WORKING DATA:
■ ■ ■ ■

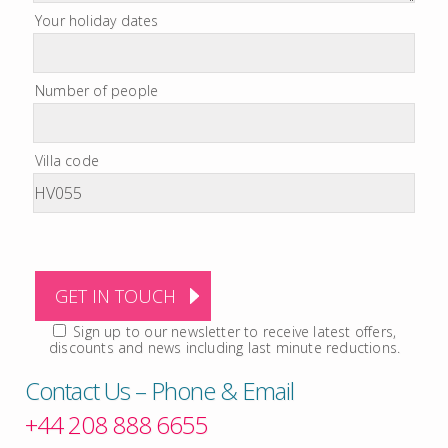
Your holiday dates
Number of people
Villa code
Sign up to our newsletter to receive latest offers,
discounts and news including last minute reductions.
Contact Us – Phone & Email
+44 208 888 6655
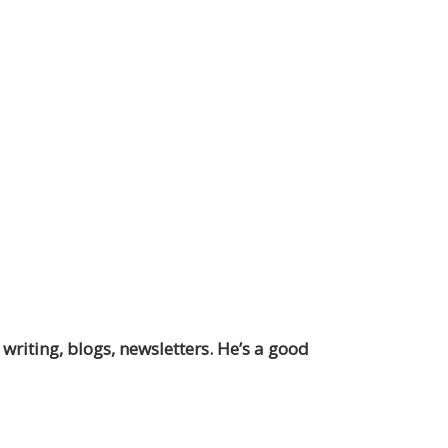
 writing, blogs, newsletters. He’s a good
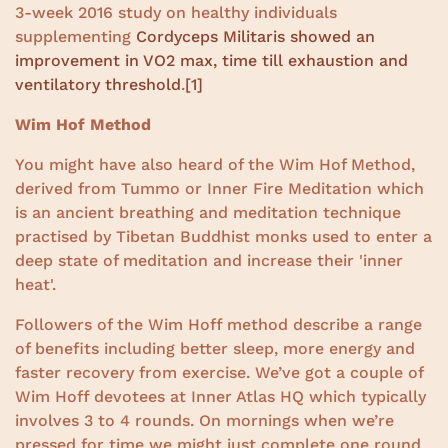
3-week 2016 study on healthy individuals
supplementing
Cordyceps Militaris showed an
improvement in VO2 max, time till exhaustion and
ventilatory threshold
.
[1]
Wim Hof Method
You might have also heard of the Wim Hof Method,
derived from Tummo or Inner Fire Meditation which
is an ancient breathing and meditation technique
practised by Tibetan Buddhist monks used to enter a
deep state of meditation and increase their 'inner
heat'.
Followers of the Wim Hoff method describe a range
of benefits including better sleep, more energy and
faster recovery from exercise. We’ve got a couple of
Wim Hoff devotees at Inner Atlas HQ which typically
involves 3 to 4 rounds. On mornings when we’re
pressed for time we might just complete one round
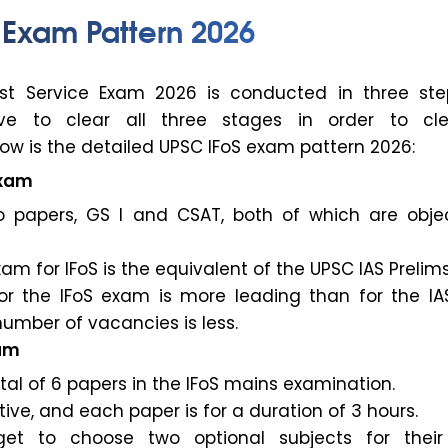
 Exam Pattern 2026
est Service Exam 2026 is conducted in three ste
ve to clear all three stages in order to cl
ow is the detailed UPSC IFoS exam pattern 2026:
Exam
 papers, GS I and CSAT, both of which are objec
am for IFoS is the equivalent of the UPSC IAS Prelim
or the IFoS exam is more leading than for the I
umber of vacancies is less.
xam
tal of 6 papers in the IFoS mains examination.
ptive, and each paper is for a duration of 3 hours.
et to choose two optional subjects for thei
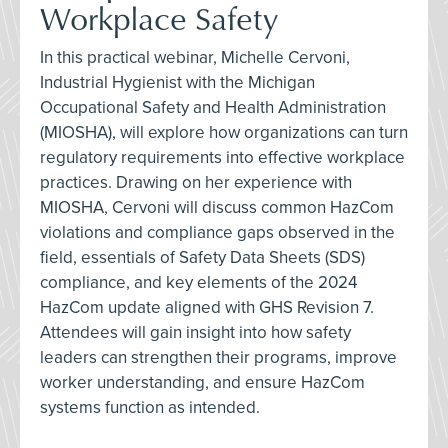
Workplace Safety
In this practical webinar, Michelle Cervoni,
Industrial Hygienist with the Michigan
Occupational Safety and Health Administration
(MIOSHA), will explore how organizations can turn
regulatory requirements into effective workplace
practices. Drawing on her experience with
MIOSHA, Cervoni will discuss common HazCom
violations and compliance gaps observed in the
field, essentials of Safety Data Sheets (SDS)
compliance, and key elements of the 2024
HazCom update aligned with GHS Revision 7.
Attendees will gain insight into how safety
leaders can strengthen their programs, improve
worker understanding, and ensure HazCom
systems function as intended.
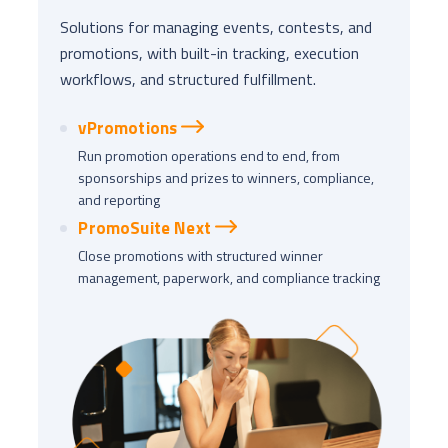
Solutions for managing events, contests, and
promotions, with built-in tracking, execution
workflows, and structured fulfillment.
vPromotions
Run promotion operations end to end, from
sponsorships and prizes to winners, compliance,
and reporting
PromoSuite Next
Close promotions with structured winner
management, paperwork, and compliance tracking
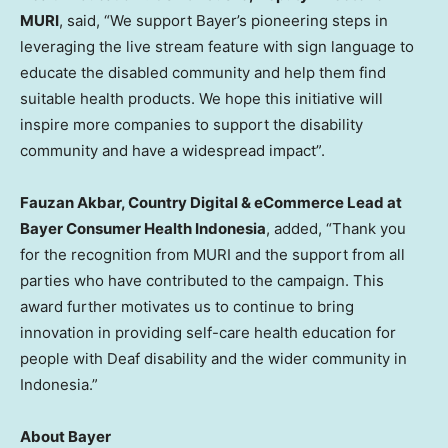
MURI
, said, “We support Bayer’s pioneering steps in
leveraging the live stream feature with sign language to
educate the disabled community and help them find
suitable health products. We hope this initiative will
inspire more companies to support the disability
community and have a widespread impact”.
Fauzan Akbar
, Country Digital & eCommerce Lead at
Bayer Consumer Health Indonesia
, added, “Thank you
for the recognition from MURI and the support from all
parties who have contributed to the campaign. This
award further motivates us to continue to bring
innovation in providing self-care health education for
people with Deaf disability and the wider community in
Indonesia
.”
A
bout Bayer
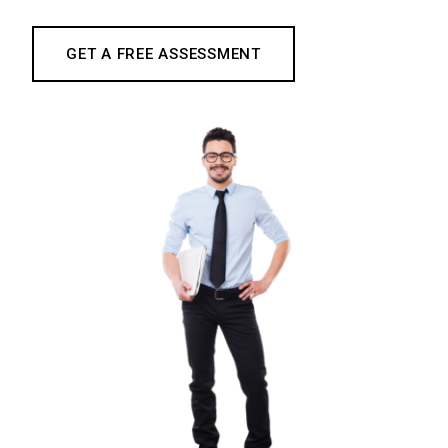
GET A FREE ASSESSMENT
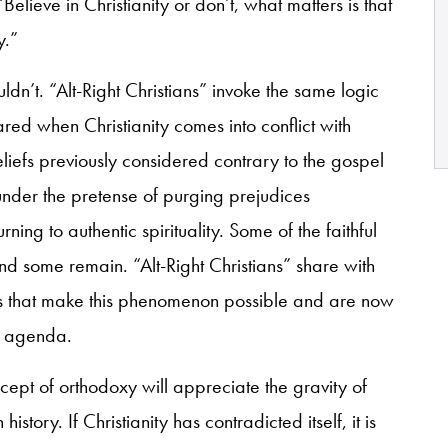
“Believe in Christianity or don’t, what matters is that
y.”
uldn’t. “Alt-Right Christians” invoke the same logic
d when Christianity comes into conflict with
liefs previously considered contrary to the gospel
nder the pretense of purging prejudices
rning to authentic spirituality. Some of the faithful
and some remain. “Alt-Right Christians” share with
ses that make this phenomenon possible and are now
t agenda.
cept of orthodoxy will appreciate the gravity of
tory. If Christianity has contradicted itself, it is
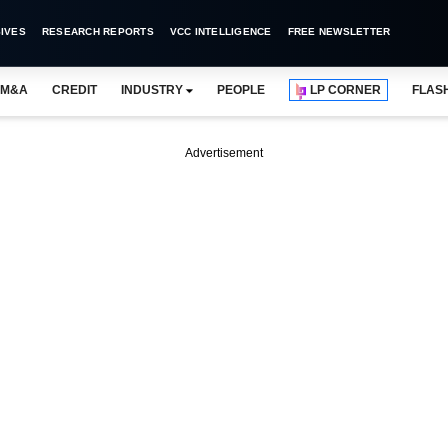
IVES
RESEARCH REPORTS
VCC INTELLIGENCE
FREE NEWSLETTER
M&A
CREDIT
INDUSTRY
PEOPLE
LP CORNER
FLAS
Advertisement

■ ■ ■ ■

In the reply, give again exactly the lines from the beginning of the entries above through the line with "practices. Drawing on her experience with"; pictures stay out.

Your holiday dates
Number of people
Villa code
Sign up to our newsletter to receive latest offers,
discounts and news including last minute reductions.
Contact Us – Phone & Email
+44 208 888 6655
 writing, blogs, newsletters. He’s a good
3-week 2016 study on healthy individuals
supplementing
Cordyceps Militaris showed an
improvement in VO2 max, time till exhaustion and
ventilatory threshold
.
[1]
Wim Hof Method
You might have also heard of the Wim Hof Method,
derived from Tummo or Inner Fire Meditation which
is an ancient breathing and meditation technique
practised by Tibetan Buddhist monks used to enter a
deep state of meditation and increase their 'inner
heat'.
Followers of the Wim Hoff method describe a range
of benefits including better sleep, more energy and
faster recovery from exercise. We’ve got a couple of
Wim Hoff devotees at Inner Atlas HQ which typically
involves 3 to 4 rounds. On mornings when we’re
pressed for time we might just complete one round
 Exam Pattern 2026
est Service Exam 2026 is conducted in three ste
ve to clear all three stages in order to cl
ow is the detailed UPSC IFoS exam pattern 2026:
Exam
 papers, GS I and CSAT, both of which are objec
am for IFoS is the equivalent of the UPSC IAS Prelim
or the IFoS exam is more leading than for the I
umber of vacancies is less.
xam
tal of 6 papers in the IFoS mains examination.
ptive, and each paper is for a duration of 3 hours.
et to choose two optional subjects for thei
Workplace Safety
In this practical webinar, Michelle Cervoni,
Industrial Hygienist with the Michigan
Occupational Safety and Health Administration
(MIOSHA), will explore how organizations can turn
regulatory requirements into effective workplace
practices. Drawing on her experience with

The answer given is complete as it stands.